> [What you have to do]: Keep every line of the data below that has the string "Google" and present those lines.

> [Given records]:
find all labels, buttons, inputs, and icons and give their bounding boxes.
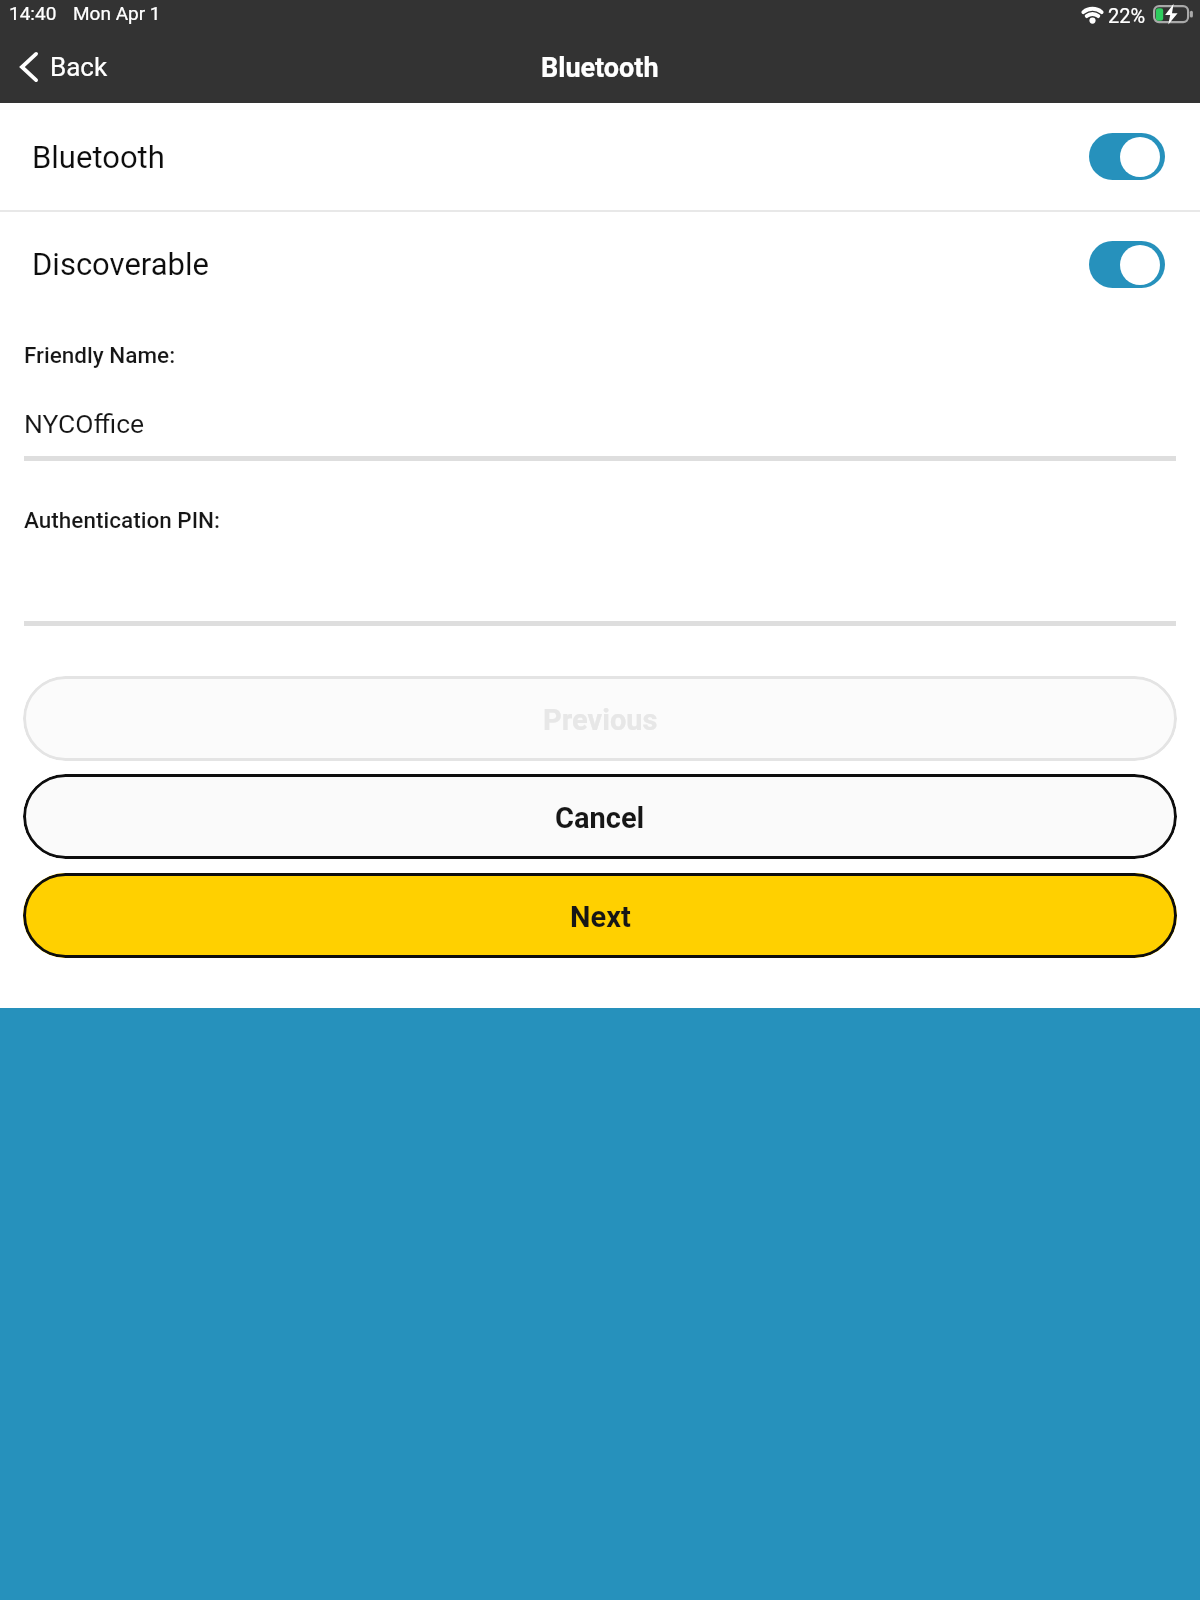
staticText: Mon Apr 1 xyxy=(73,2,161,24)
staticText: Cancel xyxy=(555,801,645,835)
staticText: Discoverable xyxy=(32,246,209,282)
button[interactable]: Discoverable on, toggle off xyxy=(1089,241,1165,288)
staticText: Bluetooth xyxy=(541,52,659,84)
button[interactable]: Cancel xyxy=(23,774,1177,859)
button[interactable]: Back xyxy=(0,43,126,91)
staticText: 22% xyxy=(1108,4,1146,27)
staticText: Next xyxy=(570,900,631,934)
button[interactable]: Discoverable xyxy=(0,212,1200,316)
staticText: Bluetooth xyxy=(32,139,165,175)
staticText: Back xyxy=(50,52,108,82)
staticText: Friendly Name: xyxy=(24,342,176,368)
staticText: 14:40 xyxy=(9,2,57,24)
staticText: Authentication PIN: xyxy=(24,507,221,533)
staticText: NYCOffice xyxy=(24,408,145,439)
button[interactable]: Bluetooth on, toggle off xyxy=(1089,133,1165,180)
button[interactable]: Next xyxy=(23,873,1177,958)
button[interactable]: Previous xyxy=(23,676,1177,761)
staticText: Previous xyxy=(543,703,658,737)
button[interactable]: Bluetooth xyxy=(0,103,1200,210)
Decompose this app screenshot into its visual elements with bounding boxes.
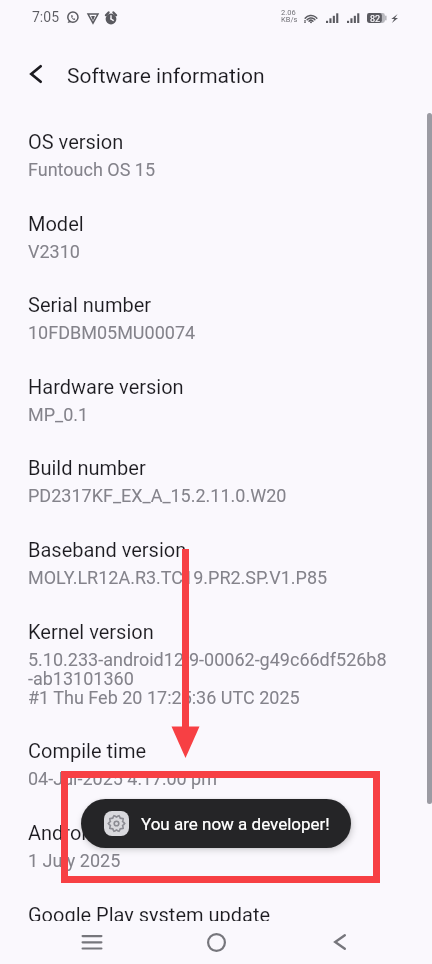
- button[interactable]: OS version: [0, 124, 432, 189]
- staticText: Model: [28, 212, 84, 235]
- button[interactable]: Hardware version: [0, 369, 432, 434]
- staticText: 7:05: [32, 9, 59, 25]
- staticText: Hardware version: [28, 375, 184, 398]
- button[interactable]: Serial number: [0, 287, 432, 352]
- staticText: 04-Jul-2025 4:17:00 pm: [28, 768, 217, 789]
- staticText: Serial number: [28, 293, 152, 316]
- staticText: 2.06: [281, 8, 296, 17]
- button[interactable]: Home: [192, 920, 241, 964]
- staticText: KB/s: [281, 15, 298, 24]
- button[interactable]: Kernel version: [0, 614, 432, 717]
- staticText: -ab13101360: [28, 668, 134, 689]
- button[interactable]: Build number: [0, 450, 432, 515]
- staticText: Funtouch OS 15: [28, 159, 156, 180]
- button[interactable]: Recent apps: [67, 920, 116, 964]
- button[interactable]: Google Play system update: [0, 897, 432, 921]
- staticText: 82: [370, 14, 381, 25]
- staticText: You are now a developer!: [141, 814, 330, 834]
- staticText: Software information: [67, 64, 265, 89]
- staticText: MOLY.LR12A.R3.TC19.PR2.SP.V1.P85: [28, 567, 328, 588]
- staticText: Kernel version: [28, 620, 154, 643]
- staticText: 1 July 2025: [28, 850, 121, 871]
- staticText: 5.10.233-android12-9-00062-g49c66df526b8: [28, 649, 387, 670]
- staticText: Android security update: [28, 821, 240, 844]
- button[interactable]: Baseband version: [0, 532, 432, 597]
- staticText: PD2317KF_EX_A_15.2.11.0.W20: [28, 485, 287, 506]
- staticText: Baseband version: [28, 538, 187, 561]
- staticText: MP_0.1: [28, 404, 89, 425]
- staticText: OS version: [28, 130, 124, 153]
- staticText: #1 Thu Feb 20 17:25:36 UTC 2025: [28, 687, 300, 708]
- staticText: V2310: [28, 241, 80, 262]
- staticText: Build number: [28, 456, 146, 479]
- button[interactable]: Model: [0, 206, 432, 271]
- staticText: Google Play system update: [28, 903, 271, 921]
- button[interactable]: Back: [315, 920, 364, 964]
- button[interactable]: Back: [19, 57, 52, 90]
- staticText: 10FDBM05MU00074: [28, 322, 196, 343]
- button[interactable]: Android security update: [0, 815, 432, 880]
- staticText: Compile time: [28, 739, 147, 762]
- button[interactable]: Compile time: [0, 733, 432, 798]
- button[interactable]: You are now a developer!: [81, 799, 351, 848]
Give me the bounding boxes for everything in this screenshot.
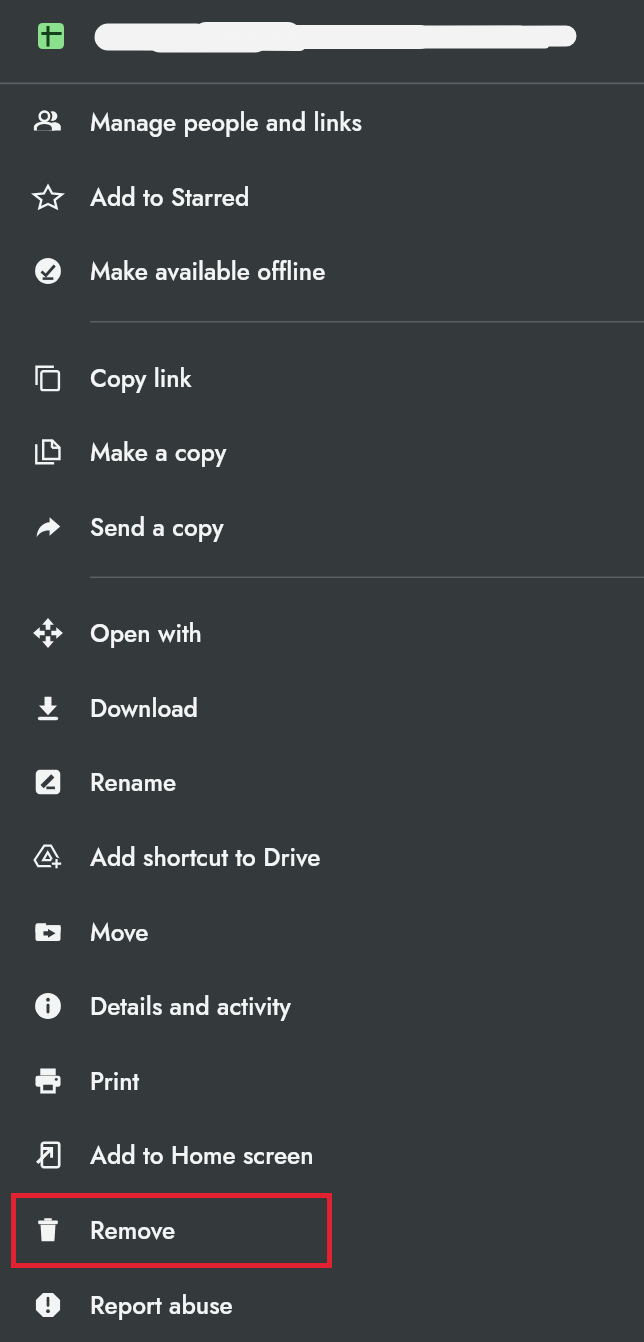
staticText: Make available offline: [90, 254, 326, 289]
button[interactable]: Move: [0, 894, 644, 969]
staticText: Copy link: [90, 361, 192, 396]
button[interactable]: Print: [0, 1043, 644, 1118]
staticText: Move: [90, 915, 149, 950]
staticText: Rename: [90, 765, 177, 800]
button[interactable]: Make available offline: [0, 233, 644, 308]
staticText: Add shortcut to Drive: [90, 840, 321, 875]
button[interactable]: Details and activity: [0, 968, 644, 1043]
staticText: Details and activity: [90, 989, 291, 1024]
button[interactable]: Remove: [0, 1192, 644, 1267]
button[interactable]: Rename: [0, 744, 644, 819]
staticText: Send a copy: [90, 510, 224, 545]
button[interactable]: Manage people and links: [0, 84, 644, 159]
button[interactable]: Add shortcut to Drive: [0, 819, 644, 894]
button[interactable]: Copy link: [0, 340, 644, 415]
button[interactable]: Download: [0, 670, 644, 745]
button[interactable]: Add to Home screen: [0, 1117, 644, 1192]
staticText: Print: [90, 1064, 140, 1099]
button[interactable]: Spreadsheet file: [0, 0, 644, 84]
staticText: Download: [90, 691, 198, 726]
staticText: Manage people and links: [90, 105, 362, 140]
staticText: Remove: [90, 1213, 176, 1248]
button[interactable]: Report abuse: [0, 1267, 644, 1342]
button[interactable]: Open with: [0, 595, 644, 670]
staticText: Open with: [90, 616, 202, 651]
button[interactable]: Make a copy: [0, 414, 644, 489]
staticText: Add to Home screen: [90, 1138, 314, 1173]
staticText: Make a copy: [90, 435, 227, 470]
staticText: Add to Starred: [90, 180, 250, 215]
button[interactable]: Add to Starred: [0, 159, 644, 234]
button[interactable]: Send a copy: [0, 489, 644, 564]
staticText: Report abuse: [90, 1288, 233, 1323]
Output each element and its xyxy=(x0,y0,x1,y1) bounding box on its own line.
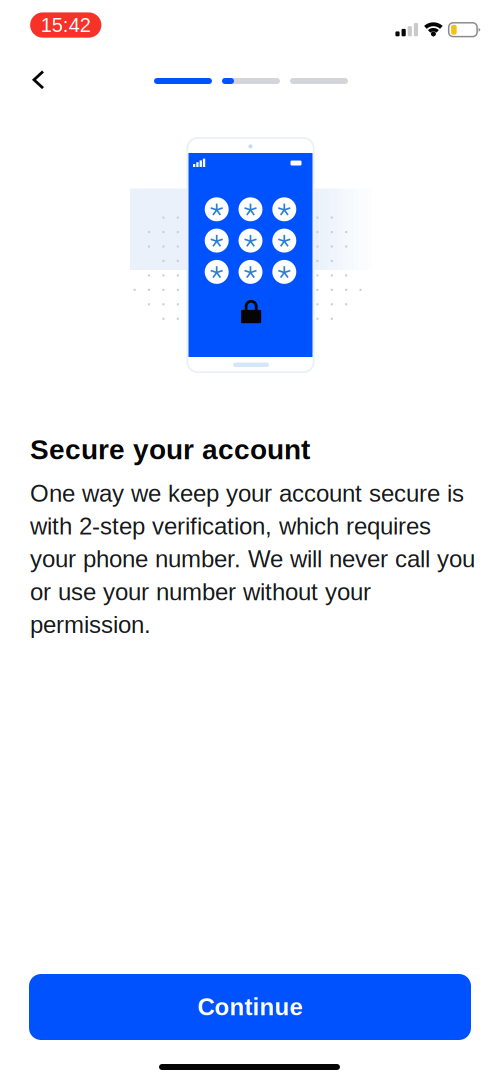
button[interactable]: Continue xyxy=(29,974,471,1040)
staticText: Continue xyxy=(198,994,302,1020)
button[interactable]: Back xyxy=(17,58,61,102)
staticText: 15:42 xyxy=(41,14,91,36)
staticText: One way we keep your account secure is w… xyxy=(30,480,475,638)
staticText: Secure your account xyxy=(30,434,310,465)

> [Solution to this exercise]:
- button[interactable]: Google Play system update: [0, 897, 432, 921]
- staticText: Google Play system update: [28, 903, 271, 921]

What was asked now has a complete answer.